Since its dedication in 1885, Rollins has been the spiritual center for Dartmouth. According to the Tucker Center’s website, the recent rededication celebrates the diverse environment which was created to serve all members of the College’s community.

“We certainly understand that it’s important for students, faculty, staff and related people at the campus to have quiet places for reflection, and a place that’s probably a respite from academics but still a part of the community,” Facilities Operations and Management project manager Todd Thompson, who worked on the reopening of Rollins, said.

Of particular excitement is the restoration of the Hindu Temple within Rollins Chapel, which was created in 2005, according to Hindu student organization Shanti advisor and professor Prasad Jayanti. While the Chapel was closed during the pandemic, the Hindu Temple within Rollins was moved to a room in Sudikoff Hall where worship and services were held. According to Vogele, only one or two Hindu community members were granted exemptions and allowed into the Chapel to practice puja — a daily worship ritual — before the Hindu Temple was moved to Sudikoff.

“I have been a part of Shanti from its inception, so I vividly recall the great enthusiasm with which a bunch of students, and some of us on faculty and staff … started the vision of a temple,” Jayanti said. “Dartmouth has been very kind and gracious in giving us that space. This whole journey has been fantastic and it has been so emotionally and spiritually helpful for the students.”

Now that the Chapel is open again, events and services it hosted before its closure — such as alumni weddings and memorial services — will return to the interfaith space, Vogele said. The Hopkins Center for the Arts, which is currently under construction and plans to reopen in fall 2025, will also utilize Rollins to host performances, such as musical concerts, she added. 

After an organ prelude, the reopening ceremony began with a welcome address from Muslim chaplain and Tucker Center associate director Abdul Rahman Latif. For the next hour, students from Shanti and other student religious groups such as the Hillel Jewish student association, Al-Nur Muslim student association, the Zen Buddhist student group, Episcopal Campus Ministry and Morning Glory Christian Fellowship spoke at the ceremony.
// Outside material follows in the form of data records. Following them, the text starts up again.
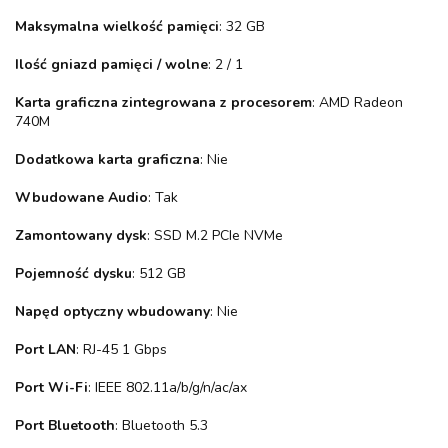
Maksymalna wielkość pamięci
: 32 GB
Ilość gniazd pamięci / wolne
: 2 / 1
Karta graficzna zintegrowana z procesorem
: AMD Radeon
740M
Dodatkowa karta graficzna
: Nie
Wbudowane Audio
: Tak
Zamontowany dysk
: SSD M.2 PCIe NVMe
Pojemność dysku
: 512 GB
Napęd optyczny wbudowany
: Nie
Port LAN
: RJ-45 1 Gbps
Port Wi-Fi
: IEEE 802.11a/b/g/n/ac/ax
Port Bluetooth
: Bluetooth 5.3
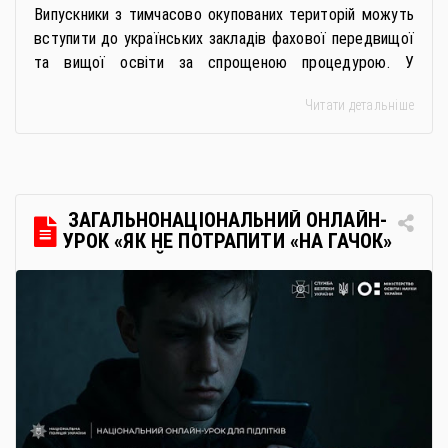
Випускники з тимчасово окупованих територій можуть
вступити до українських закладів фахової передвищої
та вищої освіти за спрощеною процедурою. У
багатьох закладах освіти доступне повне або часткове
Читати детальніше
дистанційне навчання, що дає можливість здобувати
українську освіту незалежно від місця перебування.
Для вступників із ТОТ діє спрощена процедура вступу
через Освітні центри «Освіта-Україна». Вона
передбачає: Скористатися цією процедурою […]
ЗАГАЛЬНОНАЦІОНАЛЬНИЙ ОНЛАЙН-
УРОК «ЯК НЕ ПОТРАПИТИ «НА ГАЧОК»
РОСІЙСЬКИХ СПЕЦСЛУЖБ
“I was certainly impressed by just the diversity of students and their religious experiences and backgrounds,” Thompson said, who attended the reopening. 

Anthony Fosu ’24 attended the event and spoke on behalf of Morning Glory. The reopening of Rollins has great significance to the Dartmouth community, he said.

“For me, [the reopening of Rollins] represents the chance for Dartmouth community members to do what our motto says: Be a voice crying out in the wilderness, especially in their respective traditions,” Fosu said. “I want our community to be able to use this space as much as possible, because I think that sacred spaces like this should be an integral part of everything that we do here.” 

Jayanti said that in the future, he hopes that the College will provide additional resources for Hindu community members. 

“I really hope that Dartmouth will appreciate the need for having a Hindu chaplain who can be there to advise students, to support students, to guide students, to channel the enthusiasm of the students to constructively learning about cultures … [and teach an] appreciation for things that are bigger than everyday common experiences that we all encounter,” he said.

Beyond his concerns for Dartmouth’s Hindu community, Jayanti said that he hopes that the inclusive nature of Rollins’s interfaith usage continues.

“[Rollins is] a place for everybody: Everyone is welcome and everyone is welcome just as they are,” Jayanti said. “You don’t have to be a Hindu and you don’t have to believe in this or that to be part of the community.”